Education

Proverbs 22:6
      Train up a child in the way he should go.

THOMAS MANTON (1620-1677): No age doth despise the Word of God so much as this, which hath most need of it…Corruption of youth is one of the saddest symptoms of approaching judgment.

C. H. MACKINTOSH (1820-1896): We may depend upon it, the one aim of the enemy is to set aside the authority of the Word of God, and…whether we look at the religion or the education of the country, we observe a fixed purpose to set aside the Bible—a settled determination, not only to cast it down from its excellency, but to fling it completely into the shade.

MARTYN LLOYD-JONES (1899-1981): Look at this attitude towards morality, towards law, and towards the ten commandments in particular…Take the much maligned and criticized ten commandments. God tells us to worship Him and not to bow down to images. What’s wrong with that? God tells us not worship idols—Is that a scandal? Is that a legalism binding us? Is it wrong to tell a man not worship a motor car? Is it wrong to tell a man not worship a football or a pop star? Is it wrong to tell a man not worship his money? That’s what the ten commandments tell you.
      But wait a minute. Come on the practical details. Thou shalt not kill. Is that a restraint? Is that a grievous band and bond tying you down, and standing between you and a glorious life? Is it wrong to ask you not to kill? Thou shalt not steal. Is that some reprehensible prohibition? Telling you just not to steal. Do you want to have liberty to steal? Thou shalt not commit adultery. What’s wrong with that? Why do people hate God for saying thou shalt not commit adultery? Thou shalt not bear false witness against thy neighbour. You mustn’t malign your neighbour’s character or say untruths about him. Thou shalt not covet, or desire thy neighbour’s wife, nor his ox, nor his ass, nor his manservant, nor his maidservant. Tell me in the name of God, what’s wrong with these ten commandments?

WILLIAM ARNOT (1808-1875): Let it be known and remembered that ‘secularism’ is the Latin for “this-world-ism,” and means, ‘Attend to the world that you are now in, and let the next alone’…Those seekers of knowledge, who limit their search to the earth on which they tread, profess great zeal in the question of education. I am not aware that they do more in the work of education than others, but they say loudly, and oft, that the young of the nation should be educated according to their views. The public schoolmaster should be entirely neutral on the subject of religion: he should give no judgment for or against any way of its doctrines…
      [But] they prescribe to the schoolmaster a task that is palpably impossible. Revealed religion has touched the world, and has been the turning point of its history in all ages. The Scriptures of the Old and New Testaments, claiming as they do to be the inspired record of God’s will, have in point of fact influenced the conduct and history of mankind more than all other books together.
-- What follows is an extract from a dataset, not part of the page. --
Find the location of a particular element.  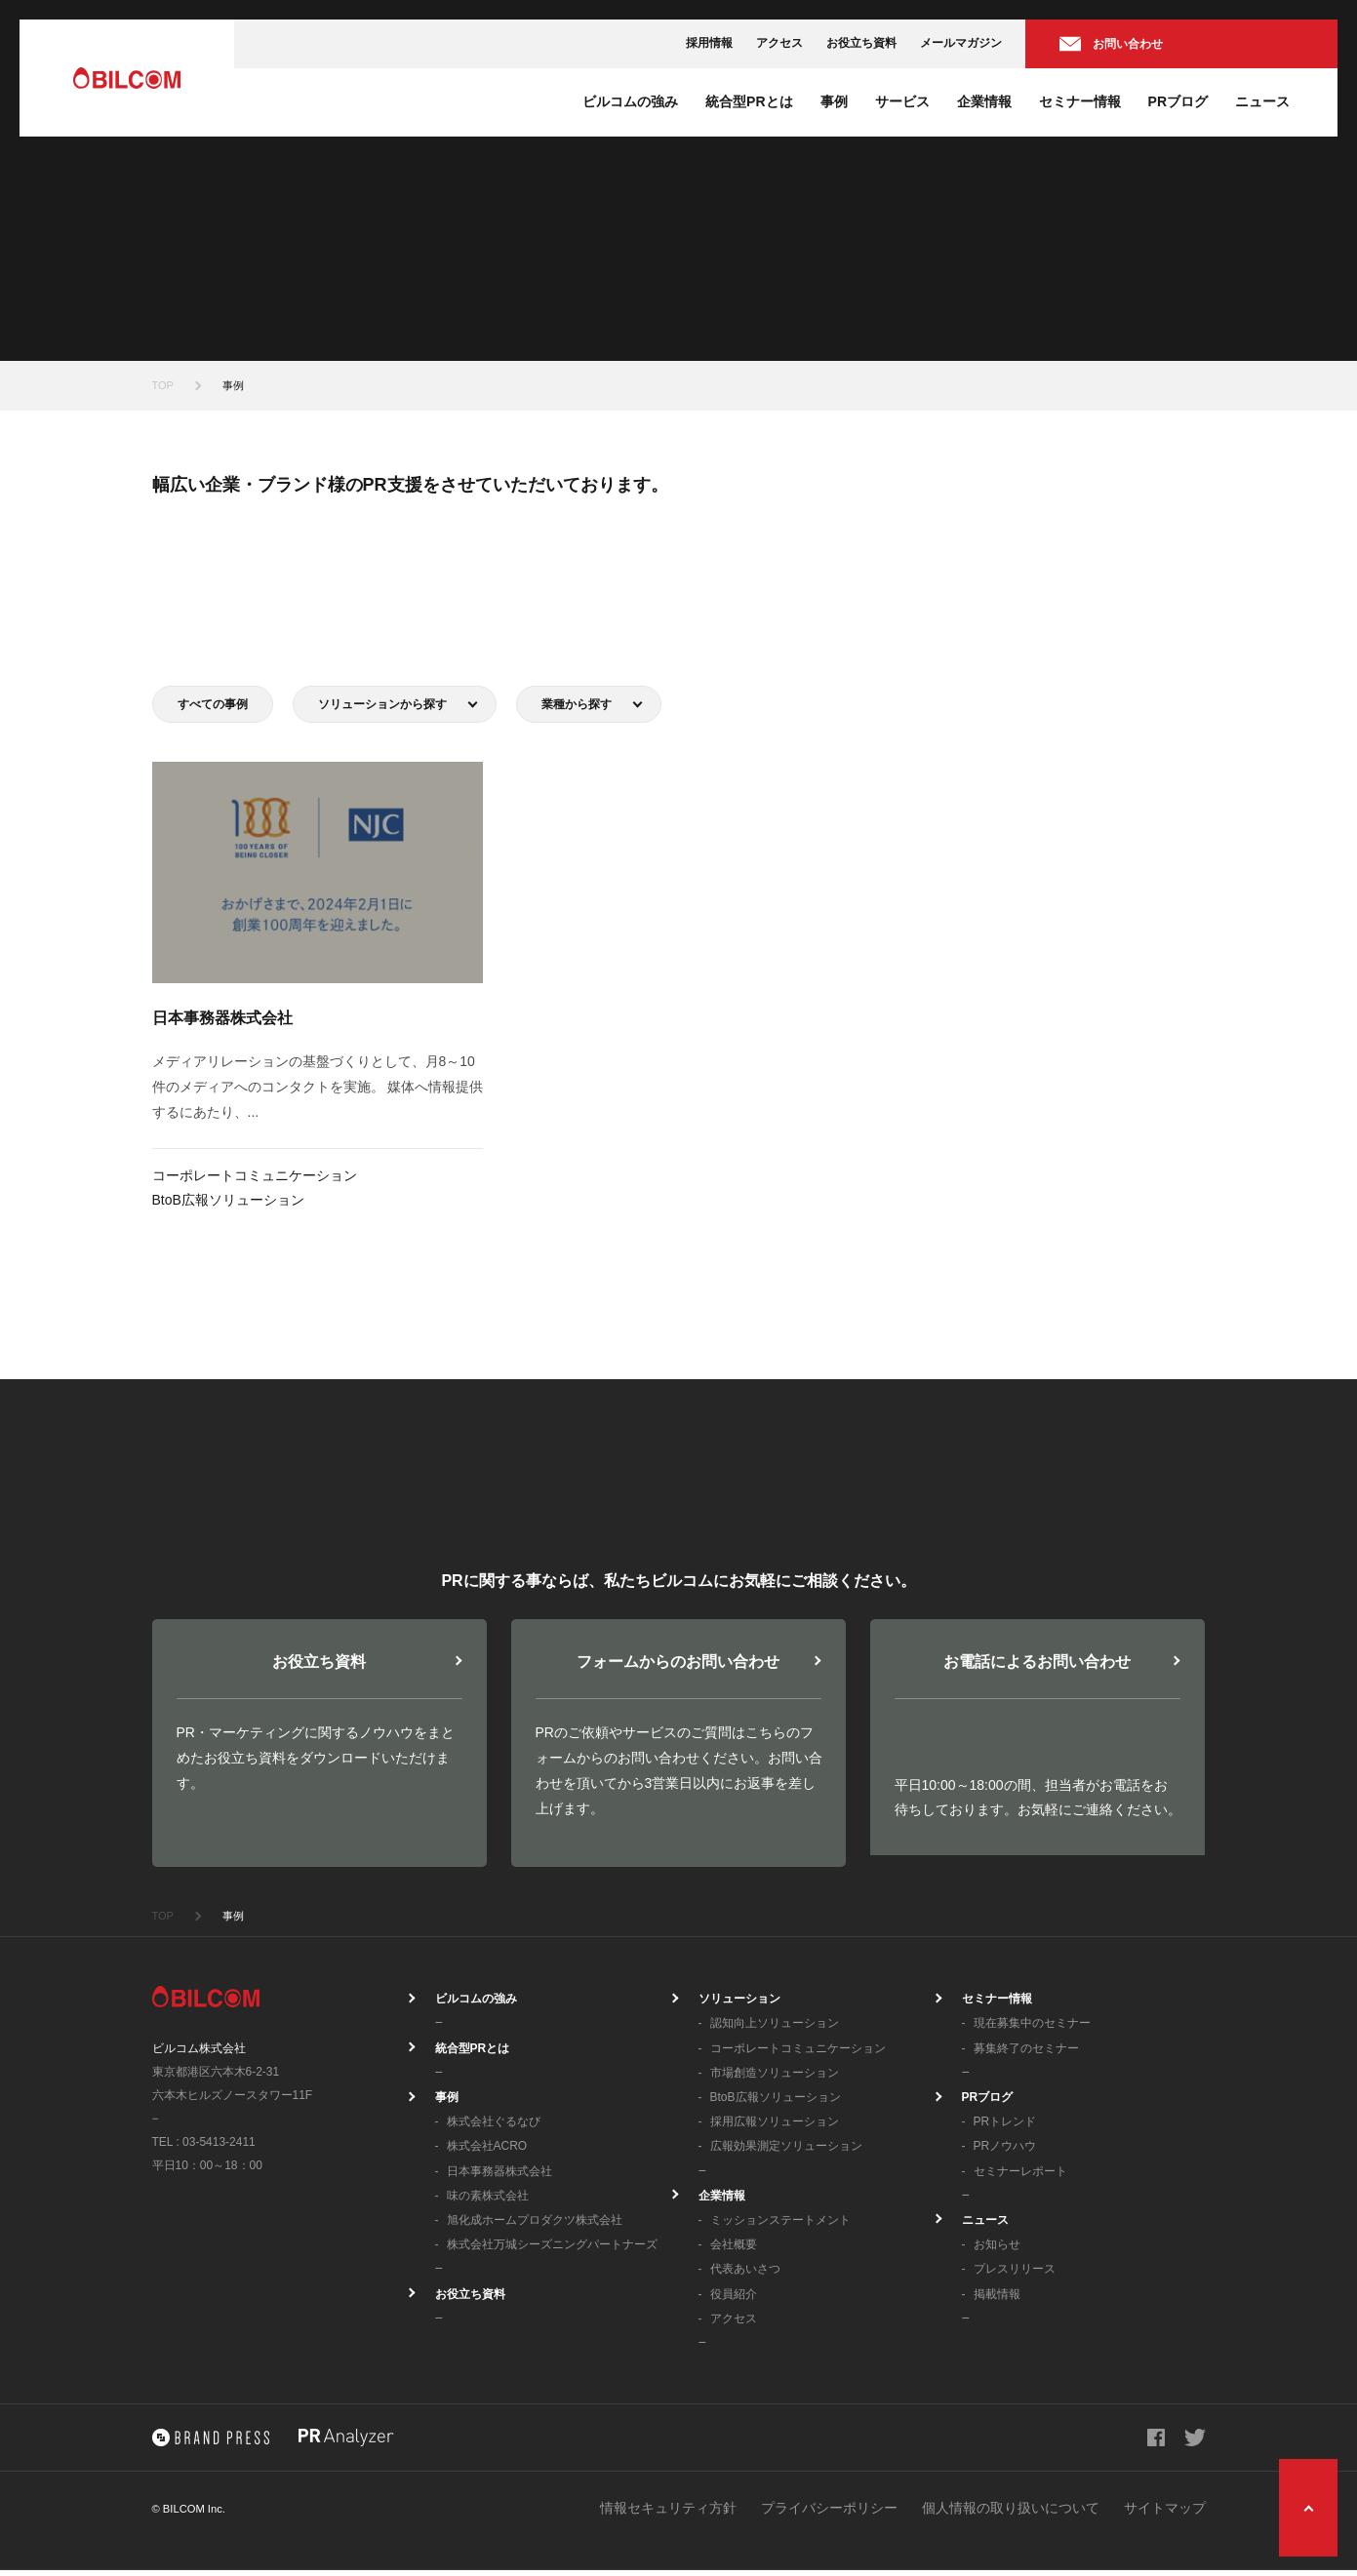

Jesus of Nazareth was, through the unwilling instrumentality of the Roman, put to death by the Jewish priesthood, because He made Himself equal with God; and this event has done more to cast the civilized world into its present mould, than any or all the revolutions of kingdoms since the beginning of time. How shall the teacher dispose of that Book, and that event, in his complete course of secular instruction? Must he teach history and leave these things out of it?

C. H. SPURGEON (1834-1892): Education without religion is like the solar system without the sun.

WILLIAM LAW (1686-1761): Many learned men, with all the rich furniture of their brain, live and die slaves to the spirit of this world.

WILLIAM ARNOT: The religion of Christ has grasped the world, and penetrated human history through and through. If you exclude these topics, your disciple comes out of your hands a barbarian; and if you introduce them, you are compelled to take a side. For or against Christ the teacher must be, and the scholar too. God has, in providence, not left it possible simply to pass the Bible by without letting it be known whether you believe it or not. The question, “What think ye of Christ?” was of old pressed upon the Jews, though they desired rather not to commit themselves to an answer; and by the same sovereign Lord, who rules over all, it is in these latter days pressed upon men so as to force an answer out of them whether they will, or be unwilling. No man can teach the history and condition of this world without indicating expressly, or by implication, whether he counts Jesus of Nazareth a blasphemer, or the Son of God. No man can live where the gospel is known without accepting or rejecting Christ’s claim to be the Redeemer of his soul, and the sovereign of his life. Such have been the effects of the Bible, and such is the place of Christ among men, that we must take a side. The decision cannot be avoided; all depends on making it aright.

MARTYN LLOYD-JONES: Our education may teach us that Hell does not exist, but death is a surer and sterner master. How much will our degrees and diplomas avail us then? My friends, do let us return to the stern realities of life before it is too late.

MARTIN LUTHER (1483-1546): My advice to every person is, not to place his child where the Scripture does not reign paramount. Every institution in which the studies carried on lead to a relaxed consideration of the Word of God must prove corrupting; a weighty sentiment which governments, literary men, and parents in all ages would do well to ponder.